[TASK PROMPT] Each line below from the one containing "The width and height of the screenshot is (378, 2576)." through the one containing "What do you see at coordinates (1177, 11)" is to be given again exactly, and no line outside that span.

[Saved entries]
++++++++++
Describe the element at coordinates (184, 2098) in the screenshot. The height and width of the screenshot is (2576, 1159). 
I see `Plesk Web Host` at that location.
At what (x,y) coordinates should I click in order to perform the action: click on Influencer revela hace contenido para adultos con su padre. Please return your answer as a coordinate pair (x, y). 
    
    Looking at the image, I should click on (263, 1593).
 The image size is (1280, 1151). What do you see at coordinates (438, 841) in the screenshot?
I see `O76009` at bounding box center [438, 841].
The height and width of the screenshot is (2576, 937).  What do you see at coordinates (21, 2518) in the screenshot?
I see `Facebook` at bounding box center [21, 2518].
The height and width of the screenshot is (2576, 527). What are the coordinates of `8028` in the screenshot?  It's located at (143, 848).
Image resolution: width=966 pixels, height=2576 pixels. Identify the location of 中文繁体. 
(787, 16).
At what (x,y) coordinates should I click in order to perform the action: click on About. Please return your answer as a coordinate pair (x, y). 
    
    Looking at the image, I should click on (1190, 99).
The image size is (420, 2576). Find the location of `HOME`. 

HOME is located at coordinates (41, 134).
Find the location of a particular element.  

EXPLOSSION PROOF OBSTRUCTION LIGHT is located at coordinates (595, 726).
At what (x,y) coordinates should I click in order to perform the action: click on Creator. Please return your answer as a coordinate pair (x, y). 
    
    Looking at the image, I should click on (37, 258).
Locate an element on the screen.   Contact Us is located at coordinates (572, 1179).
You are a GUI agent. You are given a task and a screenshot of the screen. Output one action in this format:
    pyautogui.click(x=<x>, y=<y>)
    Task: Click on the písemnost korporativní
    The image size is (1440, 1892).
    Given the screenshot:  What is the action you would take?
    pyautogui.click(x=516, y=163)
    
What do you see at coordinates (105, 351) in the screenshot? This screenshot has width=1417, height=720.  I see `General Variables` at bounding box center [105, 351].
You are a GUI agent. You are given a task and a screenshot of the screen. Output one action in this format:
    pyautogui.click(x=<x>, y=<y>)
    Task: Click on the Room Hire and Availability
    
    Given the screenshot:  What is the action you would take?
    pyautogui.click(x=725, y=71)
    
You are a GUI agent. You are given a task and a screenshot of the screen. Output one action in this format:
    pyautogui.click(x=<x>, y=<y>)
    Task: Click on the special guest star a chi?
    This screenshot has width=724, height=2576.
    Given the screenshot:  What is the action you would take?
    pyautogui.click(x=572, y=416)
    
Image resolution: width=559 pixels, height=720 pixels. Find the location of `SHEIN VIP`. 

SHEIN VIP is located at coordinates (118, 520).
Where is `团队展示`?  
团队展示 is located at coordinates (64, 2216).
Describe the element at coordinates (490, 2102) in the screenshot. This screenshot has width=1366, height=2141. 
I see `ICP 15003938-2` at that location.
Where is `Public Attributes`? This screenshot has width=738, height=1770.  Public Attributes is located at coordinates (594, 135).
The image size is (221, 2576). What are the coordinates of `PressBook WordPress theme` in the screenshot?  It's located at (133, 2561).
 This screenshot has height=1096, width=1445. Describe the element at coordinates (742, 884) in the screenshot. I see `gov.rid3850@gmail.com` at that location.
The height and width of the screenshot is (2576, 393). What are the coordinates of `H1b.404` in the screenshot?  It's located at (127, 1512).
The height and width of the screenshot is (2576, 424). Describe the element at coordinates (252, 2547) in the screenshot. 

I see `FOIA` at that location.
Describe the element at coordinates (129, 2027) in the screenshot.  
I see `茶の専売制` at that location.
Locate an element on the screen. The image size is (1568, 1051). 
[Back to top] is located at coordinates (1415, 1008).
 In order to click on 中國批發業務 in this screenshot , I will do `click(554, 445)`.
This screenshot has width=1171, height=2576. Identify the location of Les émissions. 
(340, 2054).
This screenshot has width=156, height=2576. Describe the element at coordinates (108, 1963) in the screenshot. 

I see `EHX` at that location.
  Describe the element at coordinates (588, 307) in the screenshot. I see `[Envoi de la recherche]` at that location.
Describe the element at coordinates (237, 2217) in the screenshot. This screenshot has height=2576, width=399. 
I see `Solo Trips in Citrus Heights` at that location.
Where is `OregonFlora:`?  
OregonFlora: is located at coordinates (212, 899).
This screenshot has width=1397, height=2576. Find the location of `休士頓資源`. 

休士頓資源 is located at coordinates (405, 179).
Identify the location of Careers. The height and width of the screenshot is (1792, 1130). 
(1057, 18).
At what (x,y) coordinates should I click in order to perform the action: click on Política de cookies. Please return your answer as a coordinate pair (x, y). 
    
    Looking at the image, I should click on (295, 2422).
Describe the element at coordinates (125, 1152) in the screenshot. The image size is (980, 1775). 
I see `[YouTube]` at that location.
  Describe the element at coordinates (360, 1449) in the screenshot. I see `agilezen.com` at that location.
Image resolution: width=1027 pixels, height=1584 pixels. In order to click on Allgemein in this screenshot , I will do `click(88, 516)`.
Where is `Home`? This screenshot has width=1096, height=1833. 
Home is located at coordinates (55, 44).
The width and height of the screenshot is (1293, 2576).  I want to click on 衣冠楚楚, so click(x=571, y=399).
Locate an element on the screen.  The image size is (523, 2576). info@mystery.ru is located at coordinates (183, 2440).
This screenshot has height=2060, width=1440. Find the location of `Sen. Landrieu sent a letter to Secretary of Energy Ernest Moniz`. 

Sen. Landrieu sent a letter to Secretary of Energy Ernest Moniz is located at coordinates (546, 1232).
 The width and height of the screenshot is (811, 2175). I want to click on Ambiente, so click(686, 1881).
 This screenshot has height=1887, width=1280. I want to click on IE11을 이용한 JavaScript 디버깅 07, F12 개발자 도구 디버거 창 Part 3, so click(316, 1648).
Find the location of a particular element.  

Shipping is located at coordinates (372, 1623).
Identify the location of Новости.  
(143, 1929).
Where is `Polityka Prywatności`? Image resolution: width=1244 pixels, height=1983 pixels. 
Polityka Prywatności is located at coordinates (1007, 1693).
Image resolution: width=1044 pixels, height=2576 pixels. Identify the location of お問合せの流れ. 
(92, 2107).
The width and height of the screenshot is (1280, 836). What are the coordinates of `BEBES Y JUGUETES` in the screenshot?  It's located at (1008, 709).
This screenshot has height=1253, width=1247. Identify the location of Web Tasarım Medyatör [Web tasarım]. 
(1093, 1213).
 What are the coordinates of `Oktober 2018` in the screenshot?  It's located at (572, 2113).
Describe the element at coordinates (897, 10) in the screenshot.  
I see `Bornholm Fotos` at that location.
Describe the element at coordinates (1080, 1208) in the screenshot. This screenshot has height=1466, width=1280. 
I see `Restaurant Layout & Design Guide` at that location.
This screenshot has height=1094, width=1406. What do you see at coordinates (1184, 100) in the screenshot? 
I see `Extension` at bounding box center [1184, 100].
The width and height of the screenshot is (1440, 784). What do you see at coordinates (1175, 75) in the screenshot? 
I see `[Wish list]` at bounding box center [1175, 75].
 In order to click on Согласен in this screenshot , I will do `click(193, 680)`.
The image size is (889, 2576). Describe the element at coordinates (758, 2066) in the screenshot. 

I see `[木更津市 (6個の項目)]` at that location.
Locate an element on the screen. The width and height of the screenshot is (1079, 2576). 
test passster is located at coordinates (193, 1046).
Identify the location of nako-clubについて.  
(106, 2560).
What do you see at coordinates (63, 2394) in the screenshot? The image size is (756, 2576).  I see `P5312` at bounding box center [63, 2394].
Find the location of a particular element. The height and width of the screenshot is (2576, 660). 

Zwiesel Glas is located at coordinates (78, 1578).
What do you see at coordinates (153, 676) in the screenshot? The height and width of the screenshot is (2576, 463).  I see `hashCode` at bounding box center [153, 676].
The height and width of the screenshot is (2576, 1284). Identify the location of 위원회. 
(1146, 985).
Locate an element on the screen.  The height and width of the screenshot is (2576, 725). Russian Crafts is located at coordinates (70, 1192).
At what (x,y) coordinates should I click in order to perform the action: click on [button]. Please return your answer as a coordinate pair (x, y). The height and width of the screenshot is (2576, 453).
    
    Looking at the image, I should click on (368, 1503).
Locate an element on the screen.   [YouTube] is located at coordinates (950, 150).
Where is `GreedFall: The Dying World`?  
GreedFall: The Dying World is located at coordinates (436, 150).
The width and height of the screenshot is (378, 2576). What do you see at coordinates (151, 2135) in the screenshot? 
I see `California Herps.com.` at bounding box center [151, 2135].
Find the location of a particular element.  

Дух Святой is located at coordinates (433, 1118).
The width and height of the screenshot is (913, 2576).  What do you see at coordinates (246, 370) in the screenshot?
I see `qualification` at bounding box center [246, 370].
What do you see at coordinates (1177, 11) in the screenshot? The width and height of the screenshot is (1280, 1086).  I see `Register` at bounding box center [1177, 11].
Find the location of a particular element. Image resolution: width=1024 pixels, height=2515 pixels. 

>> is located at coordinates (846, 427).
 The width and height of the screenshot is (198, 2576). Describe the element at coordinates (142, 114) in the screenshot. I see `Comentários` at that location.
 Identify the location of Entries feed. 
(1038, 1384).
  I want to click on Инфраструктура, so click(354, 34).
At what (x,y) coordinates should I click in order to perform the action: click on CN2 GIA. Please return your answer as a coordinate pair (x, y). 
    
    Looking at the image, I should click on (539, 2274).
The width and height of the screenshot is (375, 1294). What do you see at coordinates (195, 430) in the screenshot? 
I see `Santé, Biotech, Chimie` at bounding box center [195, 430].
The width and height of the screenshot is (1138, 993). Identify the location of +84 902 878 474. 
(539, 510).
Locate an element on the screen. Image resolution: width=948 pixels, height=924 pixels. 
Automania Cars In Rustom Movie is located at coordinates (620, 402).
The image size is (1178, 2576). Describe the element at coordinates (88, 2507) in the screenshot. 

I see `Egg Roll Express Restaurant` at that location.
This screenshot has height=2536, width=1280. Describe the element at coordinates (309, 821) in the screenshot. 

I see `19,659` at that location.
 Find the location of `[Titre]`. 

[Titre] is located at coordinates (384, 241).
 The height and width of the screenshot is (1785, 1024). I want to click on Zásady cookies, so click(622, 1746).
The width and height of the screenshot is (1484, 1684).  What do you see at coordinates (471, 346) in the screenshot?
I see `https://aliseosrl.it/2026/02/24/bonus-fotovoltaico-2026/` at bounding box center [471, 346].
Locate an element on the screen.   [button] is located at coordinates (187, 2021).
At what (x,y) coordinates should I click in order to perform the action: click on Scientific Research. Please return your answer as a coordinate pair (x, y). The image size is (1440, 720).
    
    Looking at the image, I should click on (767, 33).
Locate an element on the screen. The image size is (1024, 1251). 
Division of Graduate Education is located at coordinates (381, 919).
++++++++++
[ANSWER FOR THE TASK]
The width and height of the screenshot is (378, 2576). What do you see at coordinates (151, 2135) in the screenshot? 
I see `California Herps.com.` at bounding box center [151, 2135].
Find the location of a particular element.  

Дух Святой is located at coordinates (433, 1118).
The width and height of the screenshot is (913, 2576).  What do you see at coordinates (246, 370) in the screenshot?
I see `qualification` at bounding box center [246, 370].
What do you see at coordinates (1177, 11) in the screenshot? The width and height of the screenshot is (1280, 1086).  I see `Register` at bounding box center [1177, 11].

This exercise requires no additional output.